New wing opened at JCoSS school

School's new section includes classrooms, an art and IT room, as well as a design and technology area

New wing at JCoSS being opened by Lloyd and Sarah Dorfman

It’s a look you don’t often see on the faces of donors to a new project — envy. But almost without exception, the adults filing past the state-of-the-art classrooms in the newly-opened Dorfman Wing at JCoSS school were wearing that expression.

As Dame Gail Ronson put it: “This is just fantastic”. She and her husband Gerald, the president of JCoSS, were among a core group of donors, governors and trustees invited to celebrate the opening of the new wing, whose principal benefactors are the businessman Lloyd Dorfman and his wife Sarah.

The wing offers new classrooms plus a dedicated art room, an IT (information technology) room, and a DT, or design technology area.

If the adults were in any doubt about the added extra which the new wing brings to the 1200 pupils at JCoSS, the school’s head girl and head boy, Ruth Launer and Samuel Danker, made sure how much it was appreciated.

Both students spoke warmly about their time at the school and the opportunities it had opened up in continuing their education. “Not many schools can boast that their students are excited to come to school every day”, said Ruth Launer — but the breadth of facilities on offer at JCoSS, which opened seven years ago, must contribute to that.

Gerald Ronson spoke of the initial struggles in trying to launch JCoSS. “We were told what it should and shouldn’t become.

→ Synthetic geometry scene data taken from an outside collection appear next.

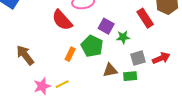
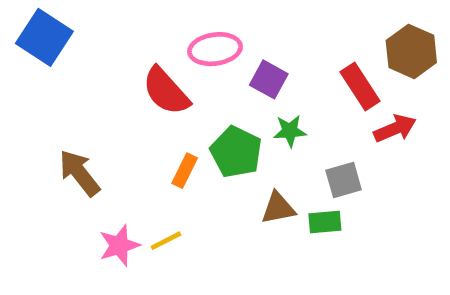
purple square: (106, 26) -> (269, 79), moved
green star: (123, 37) -> (290, 131), moved
red arrow: (161, 58) -> (395, 129), moved

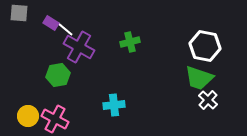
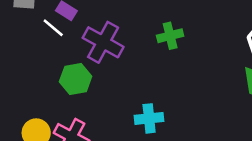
white line: (65, 29) -> (53, 28), moved

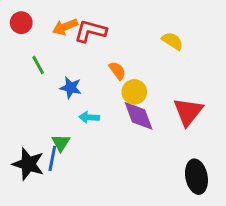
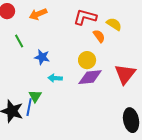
red L-shape: (90, 31) -> (85, 17), moved
orange semicircle: (117, 71) -> (99, 36), moved
purple diamond: (139, 116) -> (90, 77), turned -75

Now it is the most oversubscribed Jewish secondary school in the country”. It offered “an excellent and inclusive education” with opportunities both for the clever student and for those with special needs, Orthodox or Progressive, observant or non-observant. “We are building the community of the future”, Mr Ronson declared.

From left to right : Alan Goldman, Jonathan Fingerhut, Patrick Moriarty, Lloyd Dorfman CBE, Harvey Soning and Michael Phillips

For Lloyd Dorfman, “a cross-community anything is really good news”. Anglo-Jewry was small enough without divisions, he said, so he was very happy to support JCoSS, and said that he was “pleased and proud” to have been involved in helping to finance the new wing.

Lloyd Dorfman said: “My family and I are delighted to continue our association with the school through the new Dorfman wing. Back in 2006, we were amongst a handful of donors to be early backers of the school. We have continued to support the school, and honoured to have a new wing named after our family. The school has outstanding leadership, an important cross-communal outlook and an impressive group of students. It is a privilege and a pleasure for us to be involved.”